◆ Dataset records:
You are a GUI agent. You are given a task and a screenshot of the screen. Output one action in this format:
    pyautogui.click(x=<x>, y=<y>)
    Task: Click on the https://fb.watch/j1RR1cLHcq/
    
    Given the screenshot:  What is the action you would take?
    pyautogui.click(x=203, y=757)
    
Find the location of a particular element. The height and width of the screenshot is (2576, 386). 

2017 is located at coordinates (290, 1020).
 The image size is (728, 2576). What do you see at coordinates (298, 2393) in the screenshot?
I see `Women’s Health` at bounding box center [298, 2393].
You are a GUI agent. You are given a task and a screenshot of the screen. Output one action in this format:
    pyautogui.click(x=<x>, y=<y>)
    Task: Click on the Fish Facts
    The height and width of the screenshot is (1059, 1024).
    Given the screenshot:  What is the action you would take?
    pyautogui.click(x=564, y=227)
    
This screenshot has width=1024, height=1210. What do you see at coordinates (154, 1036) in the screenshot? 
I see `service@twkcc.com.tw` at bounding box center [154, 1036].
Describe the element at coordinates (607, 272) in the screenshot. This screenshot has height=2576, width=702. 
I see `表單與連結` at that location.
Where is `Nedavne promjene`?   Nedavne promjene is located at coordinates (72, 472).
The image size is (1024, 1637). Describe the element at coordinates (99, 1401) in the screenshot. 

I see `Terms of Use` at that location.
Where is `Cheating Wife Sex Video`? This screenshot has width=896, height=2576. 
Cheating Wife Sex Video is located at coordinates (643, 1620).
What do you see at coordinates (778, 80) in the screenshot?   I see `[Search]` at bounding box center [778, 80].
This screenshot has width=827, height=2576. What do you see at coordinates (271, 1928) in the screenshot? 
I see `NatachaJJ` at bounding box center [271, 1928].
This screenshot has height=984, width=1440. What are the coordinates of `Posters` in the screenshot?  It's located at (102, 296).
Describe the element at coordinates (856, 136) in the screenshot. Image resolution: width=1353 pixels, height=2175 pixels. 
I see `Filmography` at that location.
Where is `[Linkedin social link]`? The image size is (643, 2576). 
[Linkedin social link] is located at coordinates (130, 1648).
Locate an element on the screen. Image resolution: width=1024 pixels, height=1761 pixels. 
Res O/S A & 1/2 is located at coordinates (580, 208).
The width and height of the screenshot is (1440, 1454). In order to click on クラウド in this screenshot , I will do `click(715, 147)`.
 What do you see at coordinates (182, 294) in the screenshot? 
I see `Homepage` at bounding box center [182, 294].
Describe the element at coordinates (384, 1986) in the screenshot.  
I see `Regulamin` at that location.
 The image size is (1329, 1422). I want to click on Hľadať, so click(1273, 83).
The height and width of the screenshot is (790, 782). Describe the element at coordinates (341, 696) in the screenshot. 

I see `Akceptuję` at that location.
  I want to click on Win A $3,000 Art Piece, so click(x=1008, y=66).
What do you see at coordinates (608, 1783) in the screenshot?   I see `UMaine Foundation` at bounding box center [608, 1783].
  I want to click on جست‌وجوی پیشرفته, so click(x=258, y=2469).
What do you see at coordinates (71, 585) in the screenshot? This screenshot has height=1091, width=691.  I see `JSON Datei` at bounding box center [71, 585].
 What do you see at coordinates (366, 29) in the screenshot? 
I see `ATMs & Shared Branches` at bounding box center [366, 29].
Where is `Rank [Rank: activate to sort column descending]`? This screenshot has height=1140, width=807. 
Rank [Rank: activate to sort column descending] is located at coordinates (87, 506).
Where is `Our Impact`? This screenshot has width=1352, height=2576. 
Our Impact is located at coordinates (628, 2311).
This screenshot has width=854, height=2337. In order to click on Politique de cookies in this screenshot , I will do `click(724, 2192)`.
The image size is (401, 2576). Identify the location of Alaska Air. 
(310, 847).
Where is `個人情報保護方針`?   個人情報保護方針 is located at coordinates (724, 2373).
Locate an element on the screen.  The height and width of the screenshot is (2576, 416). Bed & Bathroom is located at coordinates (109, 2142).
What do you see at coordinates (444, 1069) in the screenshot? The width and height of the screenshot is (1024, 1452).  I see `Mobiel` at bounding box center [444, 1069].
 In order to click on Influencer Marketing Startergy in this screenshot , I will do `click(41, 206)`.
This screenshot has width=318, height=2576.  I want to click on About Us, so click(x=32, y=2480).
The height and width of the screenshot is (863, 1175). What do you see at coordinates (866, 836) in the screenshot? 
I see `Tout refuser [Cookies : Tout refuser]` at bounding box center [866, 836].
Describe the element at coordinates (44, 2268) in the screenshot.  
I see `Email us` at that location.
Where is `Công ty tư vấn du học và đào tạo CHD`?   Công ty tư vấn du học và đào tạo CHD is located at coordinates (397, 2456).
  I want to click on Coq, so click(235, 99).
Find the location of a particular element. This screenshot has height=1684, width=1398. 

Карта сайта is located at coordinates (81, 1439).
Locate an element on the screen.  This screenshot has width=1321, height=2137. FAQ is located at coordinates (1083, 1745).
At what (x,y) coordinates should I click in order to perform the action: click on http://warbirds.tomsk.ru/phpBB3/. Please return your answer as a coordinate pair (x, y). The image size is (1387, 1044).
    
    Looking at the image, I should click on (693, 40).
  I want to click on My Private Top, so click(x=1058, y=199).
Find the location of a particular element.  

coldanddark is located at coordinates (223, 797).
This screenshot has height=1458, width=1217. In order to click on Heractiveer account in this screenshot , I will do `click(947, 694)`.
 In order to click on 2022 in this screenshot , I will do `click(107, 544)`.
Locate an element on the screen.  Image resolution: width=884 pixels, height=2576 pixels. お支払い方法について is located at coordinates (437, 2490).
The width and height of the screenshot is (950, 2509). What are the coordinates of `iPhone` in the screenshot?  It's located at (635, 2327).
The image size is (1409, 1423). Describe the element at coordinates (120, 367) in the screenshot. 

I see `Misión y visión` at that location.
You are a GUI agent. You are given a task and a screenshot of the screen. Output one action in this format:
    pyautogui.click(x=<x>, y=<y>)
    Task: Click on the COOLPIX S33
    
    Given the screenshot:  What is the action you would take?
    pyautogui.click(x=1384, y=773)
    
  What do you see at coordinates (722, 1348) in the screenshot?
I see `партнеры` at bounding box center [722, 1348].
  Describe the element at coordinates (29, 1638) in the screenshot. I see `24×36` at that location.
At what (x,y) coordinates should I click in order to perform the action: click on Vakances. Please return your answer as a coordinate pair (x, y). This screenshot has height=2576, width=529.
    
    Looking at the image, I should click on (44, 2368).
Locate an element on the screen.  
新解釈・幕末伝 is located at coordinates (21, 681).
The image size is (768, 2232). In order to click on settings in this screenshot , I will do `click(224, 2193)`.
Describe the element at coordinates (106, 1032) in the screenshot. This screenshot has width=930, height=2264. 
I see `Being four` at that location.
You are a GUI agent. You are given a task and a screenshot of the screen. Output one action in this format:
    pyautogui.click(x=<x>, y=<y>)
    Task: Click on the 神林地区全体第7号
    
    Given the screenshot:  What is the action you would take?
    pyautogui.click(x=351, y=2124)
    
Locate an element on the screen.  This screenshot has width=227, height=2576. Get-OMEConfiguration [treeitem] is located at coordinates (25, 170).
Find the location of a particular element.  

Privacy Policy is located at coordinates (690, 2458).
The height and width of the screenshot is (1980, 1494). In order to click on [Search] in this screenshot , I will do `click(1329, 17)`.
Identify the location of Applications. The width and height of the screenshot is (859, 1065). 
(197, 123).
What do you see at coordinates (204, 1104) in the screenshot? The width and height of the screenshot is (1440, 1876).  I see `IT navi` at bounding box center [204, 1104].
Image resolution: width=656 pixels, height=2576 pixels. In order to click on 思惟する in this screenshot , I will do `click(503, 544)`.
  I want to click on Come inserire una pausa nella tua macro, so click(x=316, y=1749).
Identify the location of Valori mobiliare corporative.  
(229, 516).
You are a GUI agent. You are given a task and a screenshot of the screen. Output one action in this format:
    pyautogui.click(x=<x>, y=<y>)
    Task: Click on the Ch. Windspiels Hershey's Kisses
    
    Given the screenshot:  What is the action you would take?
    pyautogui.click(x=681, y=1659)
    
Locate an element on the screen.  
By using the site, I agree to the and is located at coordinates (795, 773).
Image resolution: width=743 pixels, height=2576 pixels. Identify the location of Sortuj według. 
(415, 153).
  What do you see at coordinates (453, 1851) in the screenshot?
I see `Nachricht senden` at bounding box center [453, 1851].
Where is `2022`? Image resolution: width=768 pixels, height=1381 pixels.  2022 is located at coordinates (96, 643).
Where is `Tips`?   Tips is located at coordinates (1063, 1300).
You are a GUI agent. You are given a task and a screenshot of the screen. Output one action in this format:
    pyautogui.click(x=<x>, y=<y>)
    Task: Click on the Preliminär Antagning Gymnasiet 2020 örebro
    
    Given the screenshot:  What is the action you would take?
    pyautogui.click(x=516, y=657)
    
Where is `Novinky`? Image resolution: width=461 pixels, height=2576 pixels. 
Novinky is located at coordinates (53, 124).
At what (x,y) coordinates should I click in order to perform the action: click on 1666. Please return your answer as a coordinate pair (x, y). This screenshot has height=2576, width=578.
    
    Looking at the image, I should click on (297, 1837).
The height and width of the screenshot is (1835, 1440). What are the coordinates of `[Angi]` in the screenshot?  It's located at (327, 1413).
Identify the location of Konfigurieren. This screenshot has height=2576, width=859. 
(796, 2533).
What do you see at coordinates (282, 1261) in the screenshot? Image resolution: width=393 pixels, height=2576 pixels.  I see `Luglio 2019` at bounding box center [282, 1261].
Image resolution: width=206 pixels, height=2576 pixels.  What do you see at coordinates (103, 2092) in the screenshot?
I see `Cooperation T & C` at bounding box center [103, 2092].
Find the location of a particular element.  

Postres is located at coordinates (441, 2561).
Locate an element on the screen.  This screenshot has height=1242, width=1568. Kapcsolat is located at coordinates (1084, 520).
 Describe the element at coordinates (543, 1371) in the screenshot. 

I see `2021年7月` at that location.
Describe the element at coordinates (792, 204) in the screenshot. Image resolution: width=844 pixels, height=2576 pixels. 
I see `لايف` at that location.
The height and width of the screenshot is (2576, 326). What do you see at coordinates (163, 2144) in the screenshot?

◆ Task details: Pull every line containing "Search" from the data.

◆ The answer:
What do you see at coordinates (778, 80) in the screenshot?   I see `[Search]` at bounding box center [778, 80].
The height and width of the screenshot is (1980, 1494). In order to click on [Search] in this screenshot , I will do `click(1329, 17)`.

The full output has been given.